# Confessions of a Liberal Lover- A hilarious tale with just a dash of politics



## Maud Muller (Aug 10, 2010)

_Confessions of a Liberal Lover _ is the quirky tale about a woman named Maud and a talking statue of a gargoyle. A political liberal at heart, Maud finds herself drawn to conservative lovers, in spite of repeated warnings from her friend the gargoyle that she is looking for love in all the wrong people. Sexy, funny and smart, most women will find at least one man they recognize among Maud's politically conservative lovers. Whether you're a Democrat, Republican, Independent or could care less about politics, this HEA story about a women's journey through life is guaranteed to make you laugh.

​


----------



## pdallen (Aug 3, 2010)

If the writing bears up to the blurb posted here, this is a chicklit shoe-in. It even interests me, and I'm a guy.


----------



## Betsy the Quilter (Oct 27, 2008)

Eileen--

welcome to KindleBoards and congratulations on your book and your first post!

We invite you to use your book cover as your avatar and have links to your book and website in your signature. Although self-promotion is limited to the Book Bazaar, most of our authors have found the best way to promote their books is to be as active throughout KindleBoards as time allows.
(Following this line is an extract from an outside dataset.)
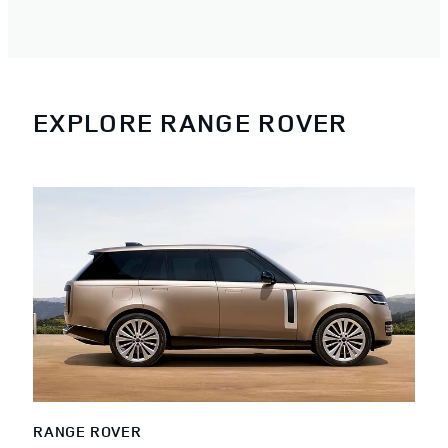
EXPLORE RANGE ROVER
RANGE ROVER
This is your target audience--book lovers with Kindles!

We recommend you bookmark your thread so that you will be able to find it again, as we ask that authors have one thread for each book and add to it rather than start a new one with each update. Please read the fine print below for other information about being an author here on KindleBoards. You'll find a list of useful threads in the Threadipedia, pinned to the top of the Book Bazaar.

Thanks for being part of KindleBoards! Feel free to PM us if you have any questions.

Betsy & Ann
Book Bazaar Moderators


The fine print: 
_Please add to your existing book thread when you have news about your book rather than start a new one, it helps the members who are trying to follow you. You may have a separate thread for each of your books. We recommend you bookmark your post so that you can find it in the future.  You may respond to all posts, but if there have been no member posts, we ask that you wait a week before "bumping" the thread by posting back-to-back posts of your own. And we ask that Amazon reviews not be repeated here as they are easy to find at your book link. Also, full reviews from other sites should not be posted here, but you may post a short blurb and a link to the full review instead. All this, and more, is included in our Forum Decorum. From time to time our site rules may change; be sure to check Forum Decorum for the current guidelines and rules. _


----------



## Thea J (Jul 7, 2010)

This sounds fun, Eileen, and I'm off to view the trailer!


----------



## Maud Muller (Aug 10, 2010)

Thanks for the kinds words. And by the way, there is no reason why a guy shouldn't read this novel. Who knows, you might recognize yourself among Maud's lovers and I'm sure you'll love the gargoyle. 

Eileen


----------



## Maud Muller (Aug 10, 2010)

Well it was a bit of a struggle, but I now have my book cover as my avatar. Couldn't have done it without the help of Harvey and the other posters on this subject.


----------



## Thea J (Jul 7, 2010)

Eileen Muller said:


> Thanks for the kinds words. And by the way, there is no reason why a guy shouldn't read this novel. Who knows, you might recognize yourself among Maud's lovers and I'm sure you'll love the gargoyle.
> 
> Eileen


Who wouldn't love a gargoyle?


----------



## Jorean (Jul 31, 2010)

Sounds like a really fun read. The little blurb about it made me smile. I will have to give it a try.


----------



## Maud Muller (Aug 10, 2010)

Jorean

Thanks and please send me a message and let me know if you enjoyed it.

Regards
Eileen


----------



## Maud Muller (Aug 10, 2010)

Wondering if anyone has the time, if they would pop in to http://yougottareadvideos.blogspot.com/ and vote for my book trailer. It's #17 on the list and the voting is open until August 25th.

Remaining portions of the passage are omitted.